これをM/100リン酸緩衝液(pH=7.0)に溶解し、予め同緩衝液で平衡化したDEAE−セルロースイオン交換クロマトグラフィーにより吸着した画分から0.4M NaClで溶出される画分を集め、透析後凍結乾燥して本酸性ムコ多糖粉末を得た。
このようにして得られた多糖類については、セルロースアセテート膜電気泳動法を用いて均一性を確認すると共に、化学分析、核磁気共鳴分析により、本酸性ムコ多糖であることを確認した。
【0036】
(参考例2)
前培養までは参考例1と同様に処理し、参考例1で述べた培地に寒天を1.5%添加した寒天培地250mlを平板(18×26cm)に広げて前培養液を塗沫し、25℃の温度で4日間培養を行った後、寒天平板の表面に生じた粘質物をかきとり、1%フエノール溶液に懸濁させ、参考例1と同じ方法で菌体を遠心分離又は加圧濾過により除いて得られた上澄液又は濾液に2倍量のエタノールを加えて白色沈殿を得た。この沈殿物を採取し、水200mlに溶解し5%第4級アンモニウム塩(Cetavlon)溶液を加えて沈殿する画分を濾過により集めた。これを4MNaCl溶液に溶解し再度エタノールを加えて同様の処理をして多糖類を得た。このようにして得られた多糖類については、セルロースアセテート膜電気泳動法を用いて均一性を確認すると共に、化学分析、核磁気共鳴分析により、本酸性ムコ多糖であることを確認した。
【0037】
(参考例3)
前培養までは参考例1と同様に処理し、次いでこの前培養液を500ml容の三角フラスコ中に参考例1に示す組成を有する滅菌培地200ml(121℃、15分間)に接種し、25℃の温度で3日間の静置培養を行った。
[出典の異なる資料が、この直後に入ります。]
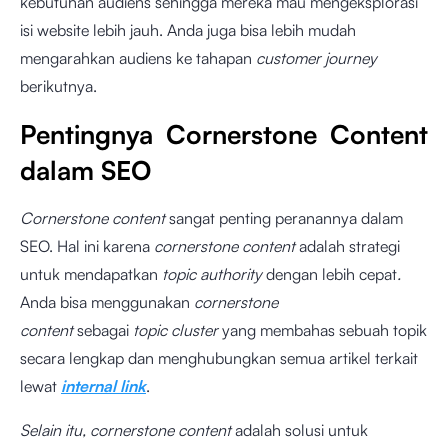
kebutuhan audiens sehingga mereka mau mengeksplorasi
isi website lebih jauh. Anda juga bisa lebih mudah
mengarahkan audiens ke tahapan
customer journey
berikutnya.
Pentingnya Cornerstone Content
dalam SEO
Cornerstone content
sangat penting peranannya dalam
SEO. Hal ini karena
cornerstone
content
adalah strategi
untuk mendapatkan
topic authority
dengan lebih cepat
.
Anda bisa menggunakan
cornerstone
content
sebagai
topic cluster
yang membahas sebuah topik
secara lengkap dan menghubungkan semua artikel terkait
lewat
internal link
.
Selain itu, cornerstone content
adalah solusi untuk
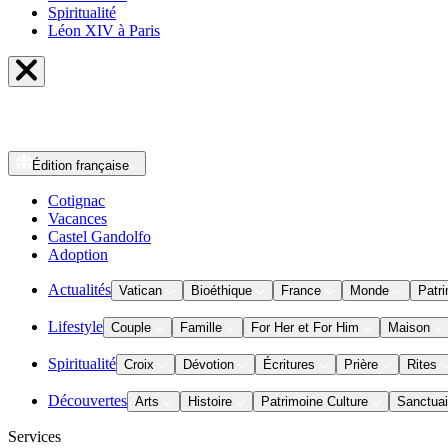
Spiritualité
Léon XIV à Paris
Édition
française
Cotignac
Vacances
Castel Gandolfo
Adoption
Actualités
Vatican
Bioéthique
France
Monde
Patri
Lifestyle
Couple
Famille
For Her et For Him
Maison
Spiritualité
Croix
Dévotion
Écritures
Prière
Rites
Découvertes
Arts
Histoire
Patrimoine Culture
Sanctuai
Services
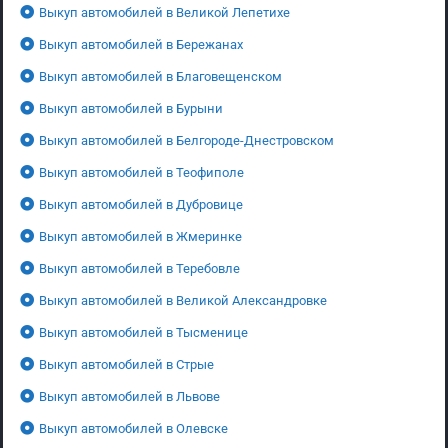
Выкуп автомобилей в Великой Лепетихе
Выкуп автомобилей в Бережанах
Выкуп автомобилей в Благовещенском
Выкуп автомобилей в Бурыни
Выкуп автомобилей в Белгороде-Днестровском
Выкуп автомобилей в Теофиполе
Выкуп автомобилей в Дубровице
Выкуп автомобилей в Жмеринке
Выкуп автомобилей в Теребовле
Выкуп автомобилей в Великой Александровке
Выкуп автомобилей в Тысменице
Выкуп автомобилей в Стрые
Выкуп автомобилей в Львове
Выкуп автомобилей в Олевске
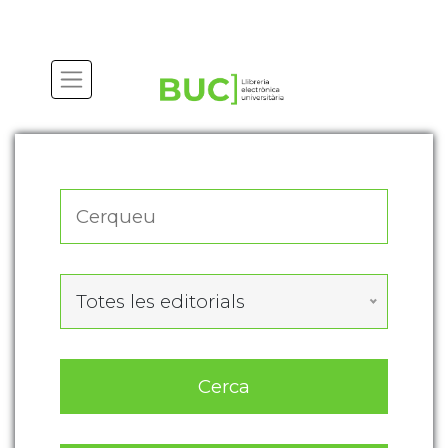
Actualitza les preferències de les cookies
Totes les editorials
Cerca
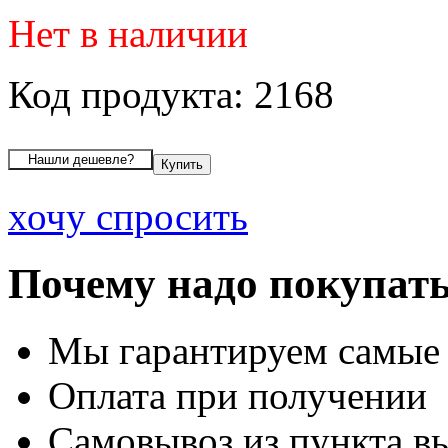
Нет в наличии
Код продукта: 2168
хочу спросить
Почему надо покупать
Мы гарантируем самые
Оплата при получении
Самовывоз из пункта вы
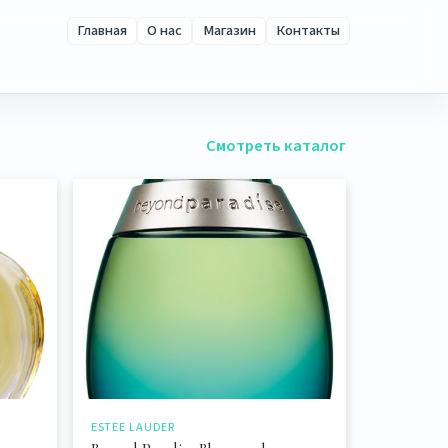
Главная
О нас
Магазин
Контакты
Смотреть каталог
ESTEE LAUDER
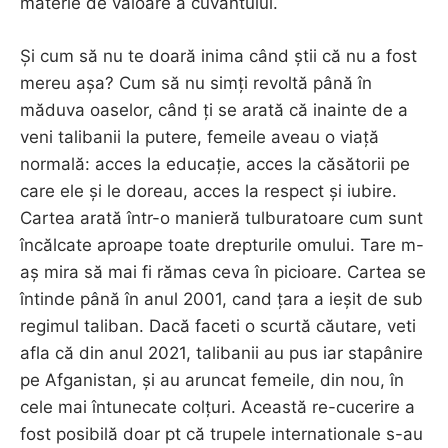
materie de valoare a cuvântului.
Și cum să nu te doară inima când știi că nu a fost
mereu așa? Cum să nu simți revoltă până în
măduva oaselor, când ți se arată că inainte de a
veni talibanii la putere, femeile aveau o viață
normală: acces la educație, acces la căsătorii pe
care ele și le doreau, acces la respect și iubire.
Cartea arată într-o manieră tulburatoare cum sunt
încălcate aproape toate drepturile omului. Tare m-
aș mira să mai fi rămas ceva în picioare. Cartea se
întinde până în anul 2001, cand țara a ieșit de sub
regimul taliban. Dacă faceti o scurtă căutare, veti
afla că din anul 2021, talibanii au pus iar stapânire
pe Afganistan, și au aruncat femeile, din nou, în
cele mai întunecate colțuri. Această re-cucerire a
fost posibilă doar pt că trupele internationale s-au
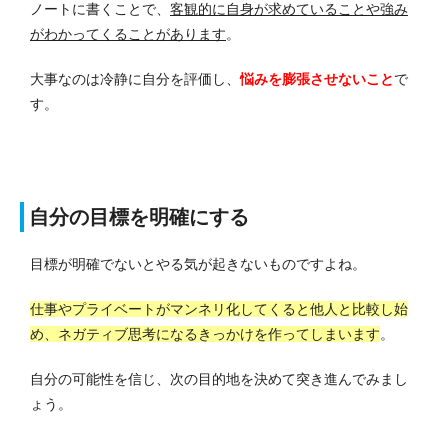
ノートに書くことで、
客観的に自身が求めていることや強み
がわかってくることがあります
。
大事なのは冷静に自分を評価し、
悩みを膨張させないこと
で
す。
自分の目標を明確にする
目標が明確でないとやる気が起きないものですよね。
仕事やプライベートがマンネリ化してくると他人と比較し始
め、ネガティブ思考になるきっかけを作ってしまいます
。
自分の可能性を信じ、次の目的地を決めて突き進んでみまし
ょう。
培養後培養液を遠心分離又は加圧濾過して菌体を除いた。得られた上澄液又は濾液を限外濾過膜(Spectrum社、分画分子量50,000)を装着したMiniKros型中空糸膜型モジュールを用いて、圧力0.05MPa、循環流量10L/30分の条件下で濃縮倍率5倍まで濃縮し、水を加えて再度濃縮することを繰り返して抽出液が無色透明になったことを確認した。この濃縮液を活性炭濾過板(Advantec 社CA-90)を用いて加圧濾過し、凍結乾燥して多糖類を得た。なお、上記膜濾過装置は東洋紡エンジニアリング社製SYLS-SB04型を用いた。このようにして得られた多糖類については、セルロースアセテート膜電気泳動法を用いて均一性を確認すると共に、化学分析、核磁気共鳴分析により、本酸性ムコ多糖であることを確認した。
【0038】
(製剤例1)
皮膚疾患治療剤の全重量基準で、ブチレングリコール:5.0%、エタノール:5.0%、ペンチレングリコール:3.0%、ポリソルベート20:1.0%、フエノキシエタノール:0.3%、グリチルリチン酸2K:0.1%、EDTA-3Na:0.1%、精油:0.09%、センブリエキス:適量、オウゴンエキス:適量、グリセリン:適量、チョウジエキス:適量、カプリル酸グリセリル:適量、ラウリン酸ポリグリセリル−10:適量、加水分解シルク:適量、本酸性ムコ多糖:0.01%、残部:水、を加えて100%に調整した。
【0039】
(治療例1〜8)
参考例3で得られた本酸性ムコ多糖を含む製剤例1からなるヘアエッセンスを用いて治療を行った。治療例1〜治療例8において、治療中の薬と併用、1日朝晩各1回患部皮膚に本試験品を8週間塗布し評価した。評価はPASI法を用いた。PASI法(Pseriasis Area and Severity Index)は、乾癬症状の程度と広さを全体的に測るものとして乾癬治療の臨床試験で良く用いられている。PASI法では身体を4つの区分に分けてそれぞれに点数をつけ最後に集計するが、今回は頭部(身体の全皮膚の10%)についてのみ評価し他の部分については参考に留めた。頭部の乾癬部分の割合(%)を測り、表1に示す基準で点数化した。又、症状の程度を紅斑(E,赤み)、鱗屑(S)、肥厚(T)について表2に示す基準で点数化した。これらのパラメーターを用いて下記により評価した。
評価値=(E+S+T)×A×0.1
【表1】

【表2】

【0040】
治療例1:患者A、42歳、男、病歴13年、30%程度の改善が認められた。
治療例2:患者B、44歳、女、病歴8年、変化は認められなかった。
治療例3:患者C、56歳、男、病歴39年、15%程度の改善が認められた。
治療例4:患者D、25歳、女、病歴0.5年、変化は認められなかった。
治療例5:患者E、33歳、男、病歴6年、頭部の患部には変化が認められなかったが、上肢の患部は25〜50%の改善が認められた。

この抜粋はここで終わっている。